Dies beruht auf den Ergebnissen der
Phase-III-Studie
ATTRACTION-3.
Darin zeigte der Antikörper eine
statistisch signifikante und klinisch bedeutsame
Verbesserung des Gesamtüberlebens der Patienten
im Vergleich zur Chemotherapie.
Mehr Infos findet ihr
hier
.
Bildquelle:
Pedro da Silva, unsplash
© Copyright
---
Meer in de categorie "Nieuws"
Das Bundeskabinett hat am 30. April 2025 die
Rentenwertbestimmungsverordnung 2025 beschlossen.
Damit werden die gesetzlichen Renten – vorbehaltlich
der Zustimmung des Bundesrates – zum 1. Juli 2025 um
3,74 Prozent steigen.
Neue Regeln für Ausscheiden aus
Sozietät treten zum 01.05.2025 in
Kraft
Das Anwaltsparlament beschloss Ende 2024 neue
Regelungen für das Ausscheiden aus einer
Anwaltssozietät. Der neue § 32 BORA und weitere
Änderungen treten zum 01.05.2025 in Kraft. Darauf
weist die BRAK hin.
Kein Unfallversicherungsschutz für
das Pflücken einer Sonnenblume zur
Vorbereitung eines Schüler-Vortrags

__Task goal__
Only the lines above starting at the line that holds "Anwaltssozietät. Der neue" and ending at the line that holds "Vorbereitung eines Schüler-Vortrags" are to be repeated, exactly and in full.

__Problem solution__
Anwaltssozietät. Der neue § 32 BORA und weitere
Änderungen treten zum 01.05.2025 in Kraft. Darauf
weist die BRAK hin.
Kein Unfallversicherungsschutz für
das Pflücken einer Sonnenblume zur
Vorbereitung eines Schüler-Vortrags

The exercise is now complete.